Task requirements:
Your answer should repeat the listing in full, with no line missing or altered.

== Data extracts

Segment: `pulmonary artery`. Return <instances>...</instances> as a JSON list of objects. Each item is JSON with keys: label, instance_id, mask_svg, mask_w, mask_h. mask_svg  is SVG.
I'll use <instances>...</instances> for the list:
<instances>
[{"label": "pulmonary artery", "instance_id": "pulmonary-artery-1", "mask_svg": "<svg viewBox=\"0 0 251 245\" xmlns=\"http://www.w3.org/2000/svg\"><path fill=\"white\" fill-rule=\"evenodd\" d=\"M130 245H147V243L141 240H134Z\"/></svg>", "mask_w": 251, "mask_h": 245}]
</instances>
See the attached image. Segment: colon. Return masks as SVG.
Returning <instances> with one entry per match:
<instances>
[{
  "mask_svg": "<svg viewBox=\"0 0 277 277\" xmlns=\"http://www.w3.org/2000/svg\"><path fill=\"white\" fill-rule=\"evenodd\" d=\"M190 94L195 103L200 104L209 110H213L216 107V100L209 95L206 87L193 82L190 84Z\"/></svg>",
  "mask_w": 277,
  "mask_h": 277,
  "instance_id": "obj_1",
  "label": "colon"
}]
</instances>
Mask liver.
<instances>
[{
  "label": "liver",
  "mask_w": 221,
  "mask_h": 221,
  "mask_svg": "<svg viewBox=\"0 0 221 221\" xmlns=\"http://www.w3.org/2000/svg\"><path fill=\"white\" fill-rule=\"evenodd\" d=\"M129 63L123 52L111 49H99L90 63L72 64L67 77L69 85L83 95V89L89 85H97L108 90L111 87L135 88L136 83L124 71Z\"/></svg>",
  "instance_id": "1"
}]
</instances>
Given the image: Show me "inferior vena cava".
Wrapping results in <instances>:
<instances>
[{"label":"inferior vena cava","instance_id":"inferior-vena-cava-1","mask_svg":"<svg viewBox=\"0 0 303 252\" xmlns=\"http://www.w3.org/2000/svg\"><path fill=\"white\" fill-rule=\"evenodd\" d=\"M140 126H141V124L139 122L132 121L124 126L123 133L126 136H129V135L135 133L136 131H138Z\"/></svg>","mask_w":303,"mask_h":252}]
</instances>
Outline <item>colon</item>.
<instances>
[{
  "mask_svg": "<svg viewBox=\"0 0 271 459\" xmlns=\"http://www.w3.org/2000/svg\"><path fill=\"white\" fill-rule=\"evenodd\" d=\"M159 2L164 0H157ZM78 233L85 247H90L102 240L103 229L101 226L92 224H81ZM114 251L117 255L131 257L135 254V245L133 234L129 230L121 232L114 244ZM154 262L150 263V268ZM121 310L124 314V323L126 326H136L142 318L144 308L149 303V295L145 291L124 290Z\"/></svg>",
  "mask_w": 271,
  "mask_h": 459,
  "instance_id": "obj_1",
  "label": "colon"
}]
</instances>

====

Answer:
Segment: `pulmonary artery`. Return <instances>...</instances> as a JSON list of objects. Each item is JSON with keys: label, instance_id, mask_svg, mask_w, mask_h. mask_svg  is SVG.
I'll use <instances>...</instances> for the list:
<instances>
[{"label": "pulmonary artery", "instance_id": "pulmonary-artery-1", "mask_svg": "<svg viewBox=\"0 0 251 245\" xmlns=\"http://www.w3.org/2000/svg\"><path fill=\"white\" fill-rule=\"evenodd\" d=\"M130 245H147V243L141 240H134Z\"/></svg>", "mask_w": 251, "mask_h": 245}]
</instances>
See the attached image. Segment: colon. Return masks as SVG.
Returning <instances> with one entry per match:
<instances>
[{
  "mask_svg": "<svg viewBox=\"0 0 277 277\" xmlns=\"http://www.w3.org/2000/svg\"><path fill=\"white\" fill-rule=\"evenodd\" d=\"M190 94L195 103L200 104L209 110H213L216 107V100L209 95L206 87L193 82L190 84Z\"/></svg>",
  "mask_w": 277,
  "mask_h": 277,
  "instance_id": "obj_1",
  "label": "colon"
}]
</instances>
Mask liver.
<instances>
[{
  "label": "liver",
  "mask_w": 221,
  "mask_h": 221,
  "mask_svg": "<svg viewBox=\"0 0 221 221\" xmlns=\"http://www.w3.org/2000/svg\"><path fill=\"white\" fill-rule=\"evenodd\" d=\"M129 63L123 52L111 49H99L90 63L72 64L67 77L69 85L83 95V89L89 85H97L108 90L111 87L135 88L136 83L124 71Z\"/></svg>",
  "instance_id": "1"
}]
</instances>
Given the image: Show me "inferior vena cava".
Wrapping results in <instances>:
<instances>
[{"label":"inferior vena cava","instance_id":"inferior-vena-cava-1","mask_svg":"<svg viewBox=\"0 0 303 252\" xmlns=\"http://www.w3.org/2000/svg\"><path fill=\"white\" fill-rule=\"evenodd\" d=\"M140 126H141V124L139 122L132 121L124 126L123 133L126 136H129V135L135 133L136 131H138Z\"/></svg>","mask_w":303,"mask_h":252}]
</instances>
Outline <item>colon</item>.
<instances>
[{
  "mask_svg": "<svg viewBox=\"0 0 271 459\" xmlns=\"http://www.w3.org/2000/svg\"><path fill=\"white\" fill-rule=\"evenodd\" d=\"M159 2L164 0H157ZM78 233L85 247H90L102 240L103 229L101 226L92 224H81ZM114 251L117 255L131 257L135 254V245L133 234L129 230L121 232L114 244ZM154 262L150 263V268ZM121 310L124 314V323L126 326H136L142 318L144 308L149 303V295L145 291L124 290Z\"/></svg>",
  "mask_w": 271,
  "mask_h": 459,
  "instance_id": "obj_1",
  "label": "colon"
}]
</instances>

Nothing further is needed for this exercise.